→ **The problem**
Repeat the data as given. Images do not go in the copy.

→ **Records shown**
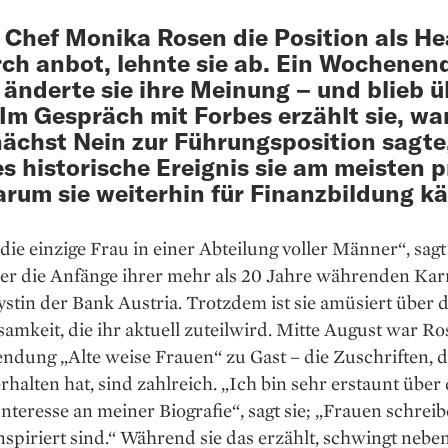
r Chef Monika Rosen die Position als He
ch anbot, lehnte sie ab. Ein Wochenen
 änderte sie ihre Meinung – und blieb 
 Im Gespräch mit Forbes erzählt sie, w
nächst Nein zur Führungsposition sagte
s historische Ereignis sie am meisten 
rum sie weiterhin für Finanzbildung k
die einzige Frau in einer Abteilung voller ­Männer“, sa
er die Anfänge ihrer mehr als 20 Jahre währenden Karr
ystin der Bank Austria. Trotzdem ist sie amüsiert über d
mkeit, die ihr aktuell zuteilwird. Mitte August war Ro
ndung „Alte weise Frauen“ zu Gast – die Zuschriften, di
rhalten hat, sind zahlreich. „Ich bin sehr erstaunt über
Interesse an meiner Biografie“, sagt sie; „Frauen schreib
inspiriert sind.“ Während sie das erzählt, schwingt nebe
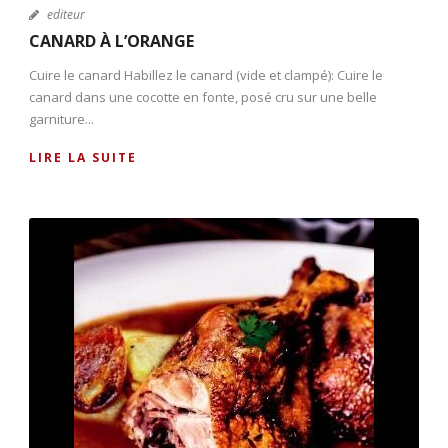
editeur
CANARD À L’ORANGE
Cuire le canard Habillez le canard (vide et clampé): Cuire le
canard dans une cocotte en fonte, posé cru sur une belle
garniture...
LIRE LA SUITE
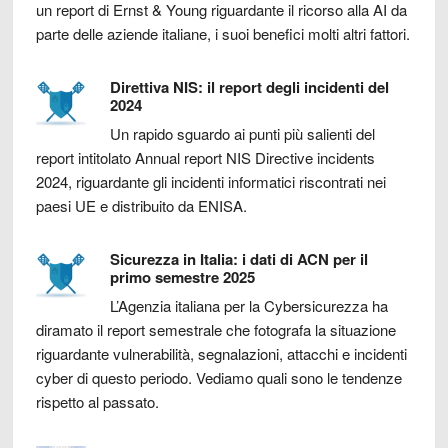
un report di Ernst & Young riguardante il ricorso alla AI da
parte delle aziende italiane, i suoi benefici molti altri fattori.
Direttiva NIS: il report degli incidenti del
2024
Un rapido sguardo ai punti più salienti del
report intitolato Annual report NIS Directive incidents
2024, riguardante gli incidenti informatici riscontrati nei
paesi UE e distribuito da ENISA.
Sicurezza in Italia: i dati di ACN per il
primo semestre 2025
L’Agenzia italiana per la Cybersicurezza ha
diramato il report semestrale che fotografa la situazione
riguardante vulnerabilità, segnalazioni, attacchi e incidenti
cyber di questo periodo. Vediamo quali sono le tendenze
rispetto al passato.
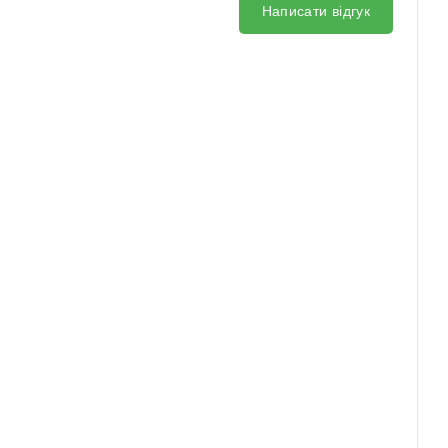
Написати відгук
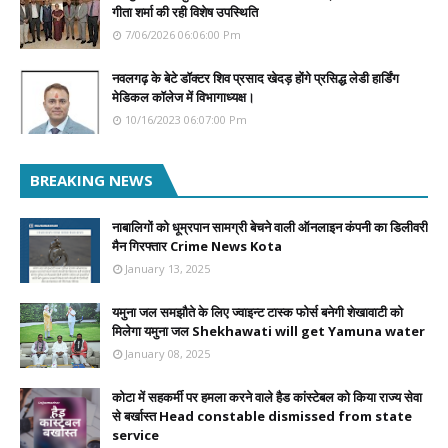
गीता शर्मा की रही विशेष उपस्थिति
7/06/2026 06:06:00 Pm
नवलगढ़ के बेटे डॉक्टर शिव प्रसाद खेदड़ होंगे प्रसिद्ध लेडी हार्डिंग
मेडिकल कॉलेज में विभागाध्यक्ष।
10/16/2023 06:07:00 Pm
BREAKING NEWS
नाबालिगों को धूम्रपान सामग्री बेचने वाली ऑनलाइन कंपनी का डिलीवरी
मैन गिरफ्तार Crime News Kota
January 13, 2025
यमुना जल समझौते के लिए ज्वाइन्ट टास्क फोर्स बनेगी शेखावाटी को
मिलेगा यमुना जल Shekhawati will get Yamuna water
January 08, 2025
कोटा में सहकर्मी पर हमला करने वाले हैड कांस्टेबल को किया राज्य सेवा
से बर्खास्त Head constable dismissed from state
service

→ **Completed exercise**
r Chef Monika Rosen die Position als He
ch anbot, lehnte sie ab. Ein Wochenen
 änderte sie ihre Meinung – und blieb 
 Im Gespräch mit Forbes erzählt sie, w
nächst Nein zur Führungsposition sagte
s historische Ereignis sie am meisten 
rum sie weiterhin für Finanzbildung k
die einzige Frau in einer Abteilung voller ­Männer“, sa
er die Anfänge ihrer mehr als 20 Jahre währenden Karr
ystin der Bank Austria. Trotzdem ist sie amüsiert über d
mkeit, die ihr aktuell zuteilwird. Mitte August war Ro
ndung „Alte weise Frauen“ zu Gast – die Zuschriften, di
rhalten hat, sind zahlreich. „Ich bin sehr erstaunt über
Interesse an meiner Biografie“, sagt sie; „Frauen schreib
inspiriert sind.“ Während sie das erzählt, schwingt nebe
editeur
CANARD À L’ORANGE
Cuire le canard Habillez le canard (vide et clampé): Cuire le
canard dans une cocotte en fonte, posé cru sur une belle
garniture...
LIRE LA SUITE
un report di Ernst & Young riguardante il ricorso alla AI da
parte delle aziende italiane, i suoi benefici molti altri fattori.
Direttiva NIS: il report degli incidenti del
2024
Un rapido sguardo ai punti più salienti del
report intitolato Annual report NIS Directive incidents
2024, riguardante gli incidenti informatici riscontrati nei
paesi UE e distribuito da ENISA.
Sicurezza in Italia: i dati di ACN per il
primo semestre 2025
L’Agenzia italiana per la Cybersicurezza ha
diramato il report semestrale che fotografa la situazione
riguardante vulnerabilità, segnalazioni, attacchi e incidenti
cyber di questo periodo. Vediamo quali sono le tendenze
rispetto al passato.
Написати відгук
गीता शर्मा की रही विशेष उपस्थिति
7/06/2026 06:06:00 Pm
नवलगढ़ के बेटे डॉक्टर शिव प्रसाद खेदड़ होंगे प्रसिद्ध लेडी हार्डिंग
मेडिकल कॉलेज में विभागाध्यक्ष।
10/16/2023 06:07:00 Pm
BREAKING NEWS
नाबालिगों को धूम्रपान सामग्री बेचने वाली ऑनलाइन कंपनी का डिलीवरी
मैन गिरफ्तार Crime News Kota
January 13, 2025
यमुना जल समझौते के लिए ज्वाइन्ट टास्क फोर्स बनेगी शेखावाटी को
मिलेगा यमुना जल Shekhawati will get Yamuna water
January 08, 2025
कोटा में सहकर्मी पर हमला करने वाले हैड कांस्टेबल को किया राज्य सेवा
से बर्खास्त Head constable dismissed from state
service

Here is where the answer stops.